Transcribed page contents:
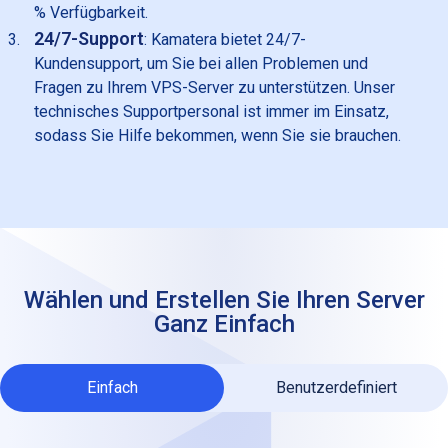
% Verfügbarkeit.
24/7-Support
: Kamatera bietet 24/7-
Kundensupport, um Sie bei allen Problemen und
Fragen zu Ihrem VPS-Server zu unterstützen. Unser
technisches Supportpersonal ist immer im Einsatz,
sodass Sie Hilfe bekommen, wenn Sie sie brauchen.
Wählen und Erstellen Sie Ihren Server
Ganz Einfach
Einfach
Benutzerdefiniert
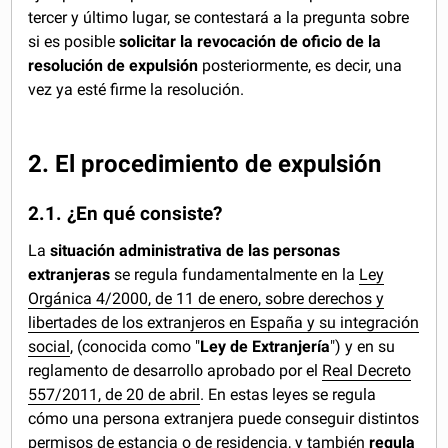
tercer y último lugar, se contestará a la pregunta sobre
si es posible
solicitar la revocación de oficio de la
resolución de expulsión
posteriormente, es decir, una
vez ya esté firme la resolución.
2. El procedimiento de expulsión
2.1. ¿En qué consiste?
La
situación administrativa de las personas
extranjeras
se regula fundamentalmente en la
Ley
Orgánica 4/2000, de 11 de enero, sobre derechos y
libertades de los extranjeros en España y su integración
social
, (conocida como "
Ley de Extranjería
") y en su
reglamento de desarrollo aprobado por el
Real Decreto
557/2011, de 20 de abril
. En estas leyes se regula
cómo una persona extranjera puede conseguir distintos
permisos de estancia o de residencia, y también
regula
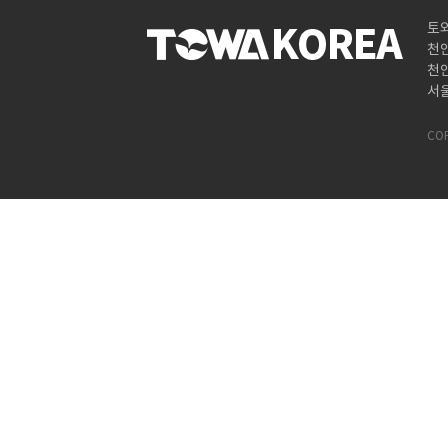
토
천안
천안
서울
COP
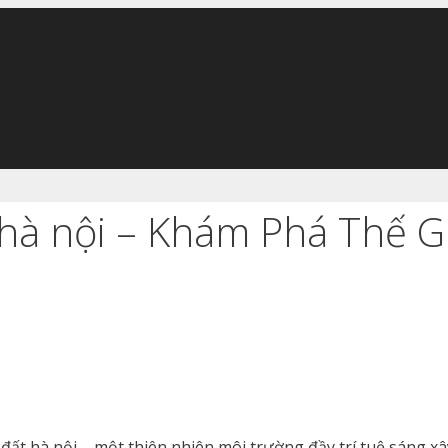
 hà nội – Khám Phá Thế G
ất hà nội – một thiên nhiên môi trường đầy trí tuệ sáng xâ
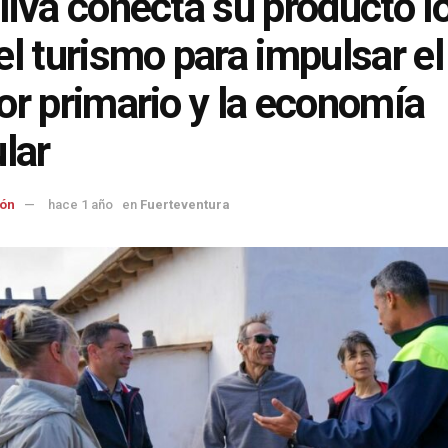
liva conecta su producto l
el turismo para impulsar el
or primario y la economía
ular
ón
hace 1 año
en
Fuerteventura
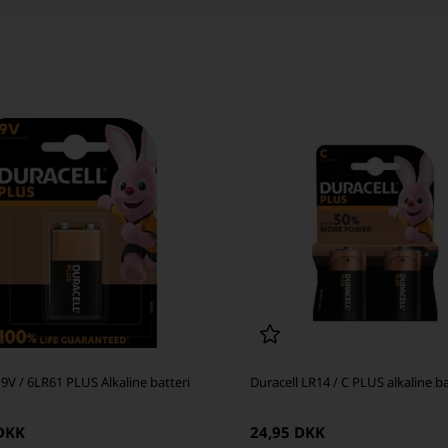
 9V / 6LR61 PLUS Alkaline batteri
Duracell LR14 / C PLUS alkaline ba
 DKK
24,95 DKK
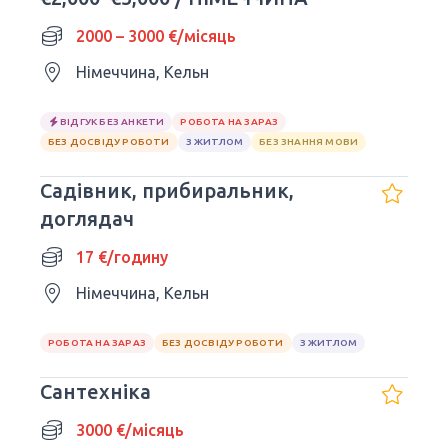
2000 – 3000 €/місяць
Німеччина, Кельн
ВІДГУК БЕЗ АНКЕТИ
РОБОТА НА ЗАРАЗ
БЕЗ ДОСВІДУ РОБОТИ
З ЖИТЛОМ
БЕЗ ЗНАННЯ МОВИ
Садівник, прибиральник,
доглядач
17 €/годину
Німеччина, Кельн
РОБОТА НА ЗАРАЗ
БЕЗ ДОСВІДУ РОБОТИ
З ЖИТЛОМ
Сантехніка
3000 €/місяць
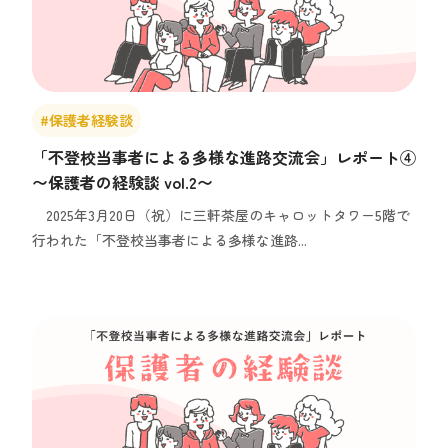
#保護者経験談
「不登校当事者による多様な進路交流会」レポート④
〜保護者の経験談 vol.2〜
2025年3月20日（祝）に三軒茶屋のキャロットタワー5階で
行われた「不登校当事者による多様な進路...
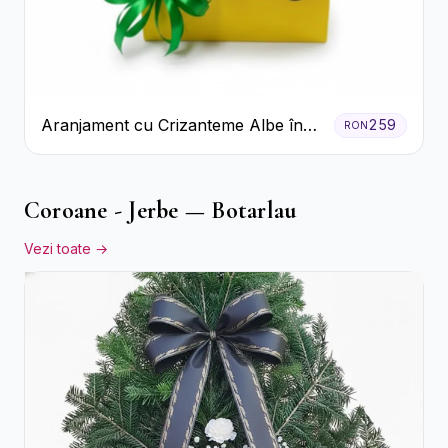
Aranjament cu Crizanteme Albe în
259
RON
Cutie Galbenă
Coroane - Jerbe — Botarlau
Vezi toate →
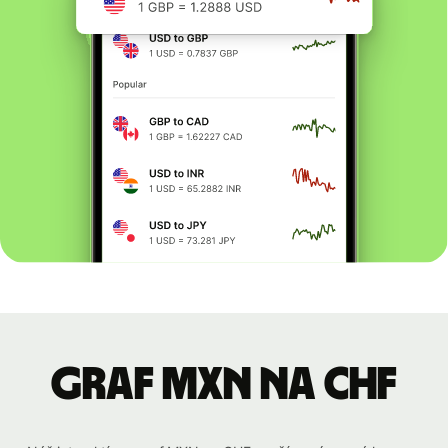
graf MXN na CHF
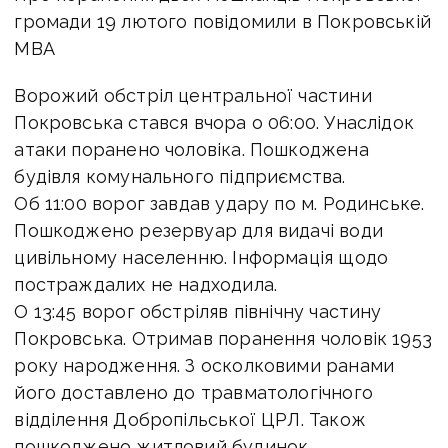
громади 19 лютого повідомили в Покровській
МВА
Ворожий обстріл центральної частини
Покровська стався вчора о 06:00. Унаслідок
атаки поранено чоловіка. Пошкоджена
будівля комунального підприємства.
Об 11:00 ворог завдав удару по м. Родинське.
Пошкоджено резервуар для видачі води
цивільному населенню. Інформація щодо
постраждалих не надходила.
О 13:45 ворог обстріляв північну частину
Покровська. Отримав поранення чоловік 1953
року народження. З осколковими ранами
його доставлено до травматологічного
відділення Добропільської ЦРЛ. Також
пошкоджено житловий будинок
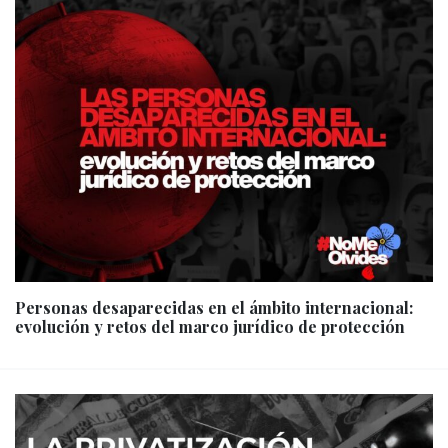
Personas desaparecidas en el ámbito internacional:
evolución y retos del marco jurídico de protección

• _WHAT YOU NEED TO DO_
Pictures stay out. Repeat only the lines from the beginning of the data through the line that has "sodass Sie Hilfe".

• _TASK RESPONSE_
% Verfügbarkeit.
24/7-Support
: Kamatera bietet 24/7-
Kundensupport, um Sie bei allen Problemen und
Fragen zu Ihrem VPS-Server zu unterstützen. Unser
technisches Supportpersonal ist immer im Einsatz,
sodass Sie Hilfe bekommen, wenn Sie sie brauchen.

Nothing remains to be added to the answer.